A young girl is eating an apple.
A young girl is eating an apple. (Image: David Buffington/Blend Images/Getty Images)

Getting more fiber in your diet offers a number of health benefits, from alleviating constipation to lowering cholesterol. Including a variety of fiber-rich foods helps ensure that you get a healthy mix of both soluble and insoluble fiber and reap all of the benefits.

Soluble Vs. Insoluble

Fiber is a carbohydrate that the enzymes in your body cannot break down. It is made of two distinct types: soluble and insoluble.

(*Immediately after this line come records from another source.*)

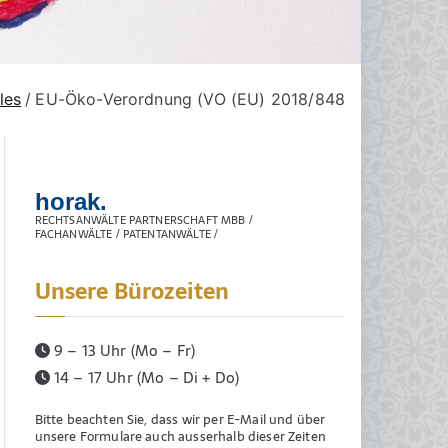
les
EU-Öko-Verordnung (VO (EU) 2018/848
horak.
RECHTSANWÄLTE PARTNERSCHAFT MBB /
FACHANWÄLTE / PATENTANWÄLTE /
Unsere Bürozeiten
9 – 13 Uhr (Mo – Fr)
14 – 17 Uhr (Mo – Di + Do)
Bitte beachten Sie, dass wir per E-Mail und über
unsere Formulare auch ausserhalb dieser Zeiten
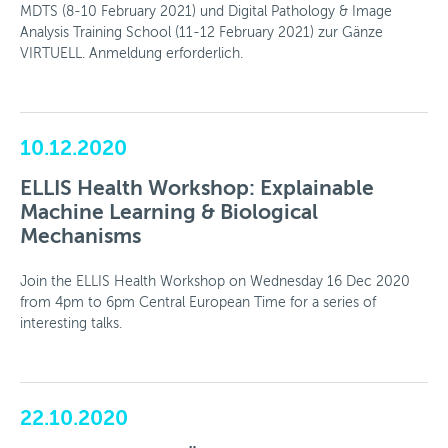
MDTS (8-10 February 2021) und Digital Pathology & Image
Analysis Training School (11-12 February 2021) zur Gänze
VIRTUELL. Anmeldung erforderlich.
10.12.2020
ELLIS Health Workshop: Explainable
Machine Learning & Biological
Mechanisms
Join the ELLIS Health Workshop on Wednesday 16 Dec 2020
from 4pm to 6pm Central European Time for a series of
interesting talks.
22.10.2020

In your digestive tract, soluble fiber absorbs water, which adds bulk to stool and slows down digestion. It also binds with cholesterol and eliminates it in your stool.

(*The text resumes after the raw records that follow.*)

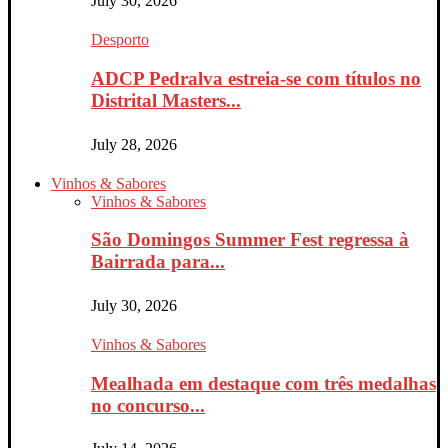
July 30, 2026
Desporto
ADCP Pedralva estreia-se com títulos no
Distrital Masters...
July 28, 2026
Vinhos & Sabores
Vinhos & Sabores
São Domingos Summer Fest regressa à
Bairrada para...
July 30, 2026
Vinhos & Sabores
Mealhada em destaque com três medalhas
no concurso...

Insoluble fiber remains unchanged throughout digestion and helps increase the time it takes for food to move through your digestive tract.

Daily Needs

On average, Americans get about 15 grams of fiber a day, according to the University of California-San Francisco Medical Center, but need 25 grams to 30 grams a day for good health.

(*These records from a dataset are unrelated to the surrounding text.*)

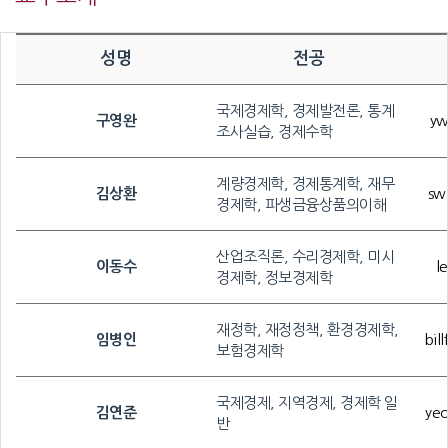
성명
전공
국제경제학, 경제발전론, 통계
구영완
yw
조사실습, 경제수학
계량경제학, 경제통계학, 재무
김상환
sw
경제학, 파생금융상품의이해
산업조직론, 수리경제학, 미시
이동수
l
경제학, 정보경제학
재정학, 재정정책, 환경경제학,
임병인
bil
보험경제학
국제경제, 지역경제, 경제학 일
김연준
ye
반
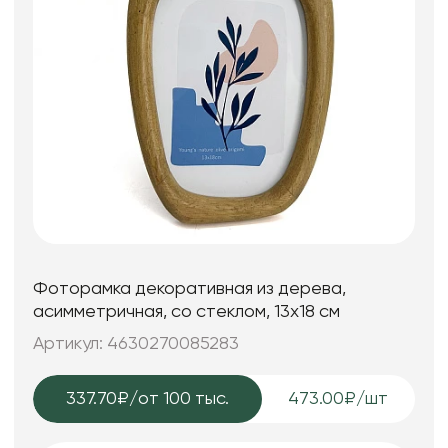
Фоторамка декоративная из дерева,
асимметричная, со стеклом, 13x18 см
Артикул: 4630270085283
337.70₽
/от 100 тыс.
473.00₽/шт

Most foods contain a mix of soluble and insoluble fiber, but UCSF offers specific recommendations for how much of each type you should get to promote heart health: Aim for 6 grams to 8 grams of soluble fiber a day, which means the rest should be insoluble, or about 19 grams to 22 grams of insoluble fiber a day.

Food Sources

Oats, barley and legumes, including beans, peas and lentils, are rich in soluble fiber. Certain fruits and vegetables can also help you up your intake, including apples, oranges, grapefruit, eggplant and okra.

Whole-grain products, such as whole-wheat bread and pasta, and other grains such as buckwheat and brown rice are good sources of insoluble fiber. Fruits with edible seeds, such as strawberries, and skins, such as pears are also good sources of insoluble fiber, as are vegetables, oats, bran and stone-ground cornmeal.

Adding Fiber to Your Diet

To add more soluble fiber to your diet, eat oatmeal a few times a week and make apples and oranges your go-to snack choice. Adding beans to soups, salads and grain dishes also helps increase soluble fiber intake.

Switching your white flour products, such as bread and pasta, with whole-wheat varieties can help boost insoluble fiber intake. Also, fill half of your plate at lunch and dinner with fruits and vegetables.